Post # 1
I’m getting ready to send out my invites and I just wanted to make sure you all didn’t see anything wrong with them. I am mainly concerned about the wording and the format of the RSVP card. I know that they are simple, but we are going for a very simple/clean look.
Suggestions are appreciated. Thanks.
Post # 3
I think they look great! Really crisp and clean. And I like the roughed up/torn edge.
If anything, maybe make the reception card font a point bigger, but if they are already printed, then it’s not a worry.
Post # 4
Not printed yet and I think that is a great suggestion. Thanks! 🙂
Post # 5
Simple and elegant. I love it.
Post # 6
I LOVE this design! They look perfect wedding elegant! I especially love the information card, and all the texture! Great job!
Post # 7
I love how simple and elegant they are.
Post # 8
The texture of your invites is beautiful!

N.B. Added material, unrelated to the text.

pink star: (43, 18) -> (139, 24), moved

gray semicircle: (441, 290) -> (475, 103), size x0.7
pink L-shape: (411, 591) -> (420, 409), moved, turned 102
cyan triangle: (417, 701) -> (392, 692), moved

Just one correction (I’ve been reading some other invite threads) – is it supposed to be “two thousand eleven” rather than “two thousand and eleven”?
Post # 9
@thesejoy: I’m not sure. According to this webstie:
Writing The Date
When writing the date, all days and numbers should be spelled out. The day is written first, then the date and month. The year is written on the following line. Example:
Saturday the fourth of September
two thousand and ten
When writing the year, the tradition is to use the British wording (example: two thousand and ten) but it is also acceptable to use the American wording (two thousand ten).
Post # 10
Most of the invitation ordering websites have the “and eleven” wording.
Post # 11
@jackie_t4701: I don’t normally design with “and eleven” because it’s a number. The and in standard notation usually represents a “.” like when writing a check, “three hundred dollars and fourty one cents.”